I partially agree with you but the through levels aren’t just a function of the frequency of dosing but of the dose. If humans were to take massive doses like the mice in the rodent studies, then they would have significant through levels even if they take it just once a week. The mice given rapamycin daily are getting a dose of rapamycin every 1.6 half-lives (with their 15 hour plasma half-life). For a human with a 60 hour half life,1.6 half-lives would be 96 hours or 4 days. So if we go by half-lives, a dose given to a mouse daily is equivalent to a dose given every 4 days for a human. If we compare metabolic rates a dose given daily to a mouse would be somewhat similar to once weekly for a human given that humans have roughly 7-times slower metabolic rates. Given this, a daily dose for a mouse would be close to a dose given 1-2 times weekly for a human, depending on whether we use the half-life or metabolic rate to translate the doses. Since most people are taking it weekly, one could argue that the mice are getting it a bit more frequently but the difference isn’t huge. That said, the mice are certainly getting more constant exposures because they don’t generally reach close to zero through levels between doses, but that’s largely because they are given such large doses relative to what humans are getting. If an adult human were to take 10 mg twice weekly or 20 mg weekly they too would have through levels fairly close to that of the mice.

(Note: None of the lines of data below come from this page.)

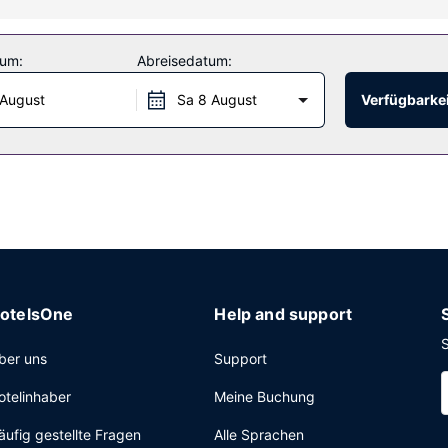
n zur Austattung.
tum:
Abreisedatum:
kostenlos).
 August
Sa 8 August
Verfügbarkei
otelsOne
Help and support
S
ber uns
Support
otelinhaber
Meine Buchung
äufig gestellte Fragen
Alle Sprachen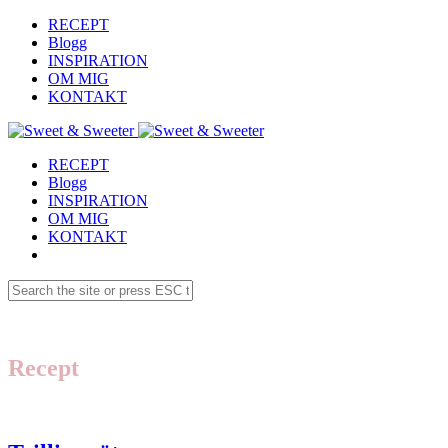
RECEPT
Blogg
INSPIRATION
OM MIG
KONTAKT
RECEPT
Blogg
INSPIRATION
OM MIG
KONTAKT
Recept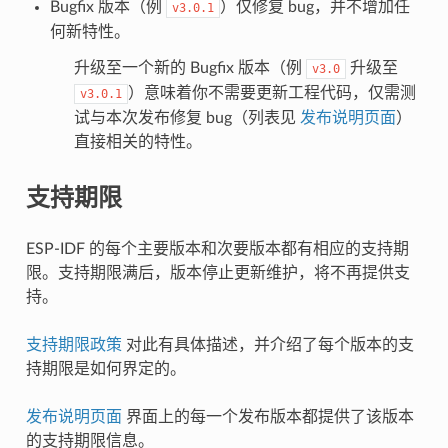
Bugfix 版本（例
）仅修复 bug，并不增加任
v3.0.1
何新特性。
升级至一个新的 Bugfix 版本（例
升级至
v3.0
）意味着你不需要更新工程代码，仅需测
v3.0.1
试与本次发布修复 bug（列表见
发布说明页面
）
直接相关的特性。
支持期限
ESP-IDF 的每个主要版本和次要版本都有相应的支持期
限。支持期限满后，版本停止更新维护，将不再提供支
持。
支持期限政策
对此有具体描述，并介绍了每个版本的支
持期限是如何界定的。
发布说明页面
界面上的每一个发布版本都提供了该版本
的支持期限信息。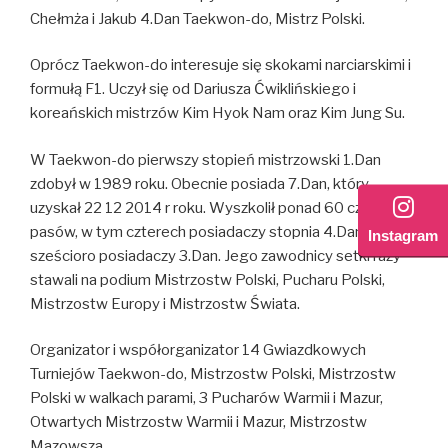
Chełmża i Jakub 4.Dan Taekwon-do, Mistrz Polski.
Oprócz Taekwon-do interesuje się skokami narciarskimi i
formułą F1. Uczył się od Dariusza Ćwiklińskiego i
koreańskich mistrzów Kim Hyok Nam oraz Kim Jung Su.
W Taekwon-do pierwszy stopień mistrzowski 1.Dan
zdobył w 1989 roku. Obecnie posiada 7.Dan, który
uzyskał 22 12 2014 r roku. Wyszkolił ponad 60 czarnych
pasów, w tym czterech posiadaczy stopnia 4.Dan i
Instagram
sześcioro posiadaczy 3.Dan. Jego zawodnicy setki razy
stawali na podium Mistrzostw Polski, Pucharu Polski,
Mistrzostw Europy i Mistrzostw Świata.
Organizator i współorganizator 14 Gwiazdkowych
Turniejów Taekwon-do, Mistrzostw Polski, Mistrzostw
Polski w walkach parami, 3 Pucharów Warmii i Mazur,
Otwartych Mistrzostw Warmii i Mazur, Mistrzostw
Mazowsza.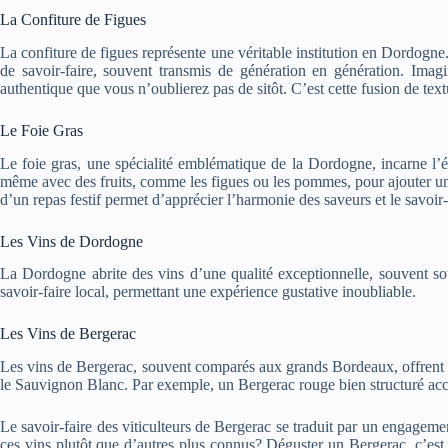
La Confiture de Figues
La confiture de figues représente une véritable institution en Dordogne
de savoir-faire, souvent transmis de génération en génération. Imag
authentique que vous n’oublierez pas de sitôt. C’est cette fusion de tex
Le Foie Gras
Le foie gras, une spécialité emblématique de la Dordogne, incarne l’é
même avec des fruits, comme les figues ou les pommes, pour ajouter un
d’un repas festif permet d’apprécier l’harmonie des saveurs et le savoir-
Les Vins de Dordogne
La Dordogne abrite des vins d’une qualité exceptionnelle, souvent sous
savoir-faire local, permettant une expérience gustative inoubliable.
Les Vins de Bergerac
Les vins de Bergerac, souvent comparés aux grands Bordeaux, offrent un
le Sauvignon Blanc. Par exemple, un Bergerac rouge bien structuré accom
Le savoir-faire des viticulteurs de Bergerac se traduit par un engagem
ces vins plutôt que d’autres plus connus? Déguster un Bergerac, c’est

You’re missing the core point. The mice and marmosets on life-extending doses never see plasma levels lower than the levels seen in transplant patients under daily dosing. People taking once-weekly doses get lower than that at least as fast, if not faster, than 24 hours after their weekly dose because they fully run out terminal half-life and spend much of the week at far lower levels instead of taking a new dose and reaching a steady-state trough level.

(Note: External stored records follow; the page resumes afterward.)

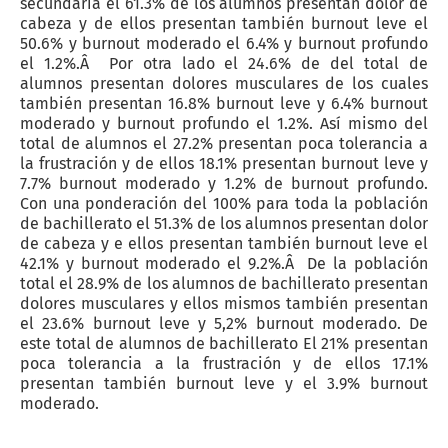
secundaria el 61.3% de los alumnos presentan dolor de
cabeza y de ellos presentan también burnout leve el
50.6% y burnout moderado el 6.4% y burnout profundo
el 1.2%.Â Por otra lado el 24.6% de del total de
alumnos presentan dolores musculares de los cuales
también presentan 16.8% burnout leve y 6.4% burnout
moderado y burnout profundo el 1.2%. Así mismo del
total de alumnos el 27.2% presentan poca tolerancia a
la frustración y de ellos 18.1% presentan burnout leve y
7.7% burnout moderado y 1.2% de burnout profundo.
Con una ponderación del 100% para toda la población
de bachillerato el 51.3% de los alumnos presentan dolor
de cabeza y e ellos presentan también burnout leve el
42.1% y burnout moderado el 9.2%.Â De la población
total el 28.9% de los alumnos de bachillerato presentan
dolores musculares y ellos mismos también presentan
el 23.6% burnout leve y 5,2% burnout moderado. De
este total de alumnos de bachillerato El 21% presentan
poca tolerancia a la frustración y de ellos 17.1%
presentan también burnout leve y el 3.9% burnout
moderado.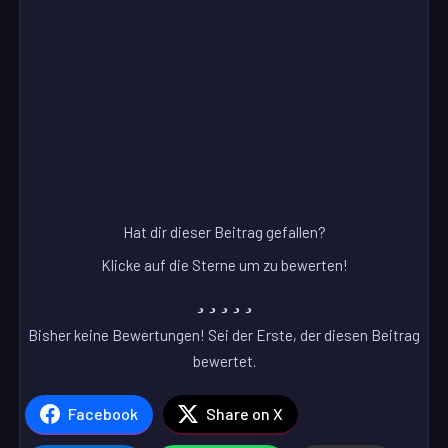
Hat dir dieser Beitrag gefallen?
Klicke auf die Sterne um zu bewerten!
Bisher keine Bewertungen! Sei der Erste, der diesen Beitrag
bewertet.
Facebook
Share on X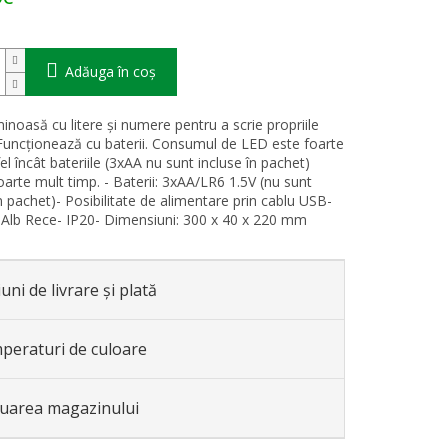
Adăuga în coş
inoasă cu litere și numere pentru a scrie propriile
uncționează cu baterii. Consumul de LED este foarte
el încât bateriile (3xAA nu sunt incluse în pachet)
oarte mult timp. - Baterii: 3xAA/LR6 1.5V (nu sunt
n pachet)- Posibilitate de alimentare prin cablu USB-
 Alb Rece- IP20- Dimensiuni: 300 x 40 x 220 mm
uni de livrare și plată
peraturi de culoare
luarea magazinului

You make a valid point. Most of the lifespan studies use doses that are so high that they won’t reach a low through between the doses. There is still some evidence that such a high frequency that doesn’t allow for a low through level between doses isn’t necessary to get at least some of the lifespan benefits. A lower frequency will probably give a lot of benefits also. Note that rapamycin given to old mice every 5 days (at a dose of 2 mg/kg intraperitoneally) also appears to increase lifespan, although more studies are needed testing such lower frequency. Intermittent Administration of Rapamycin Extends the Life Span of Female C57BL/6J Mice - PubMed Importantly, that is a regimen that result in a low through level between doses. Their level is just under 5 ng/mL on day 3 after rapamycin dosing as seen by Figure 1 in PMID: 26463117. That should be enough to reach a low through on day 4-5.
Exactly. That’s my understanding too from the studies I’ve read that discuss how rapamycin inhibits mTORC2. That’s also why I think the search for some better mTOR inhibitor than rapamycin is largely futile, given that rapamycin is already a very “clean” mTORC1 inhibitor.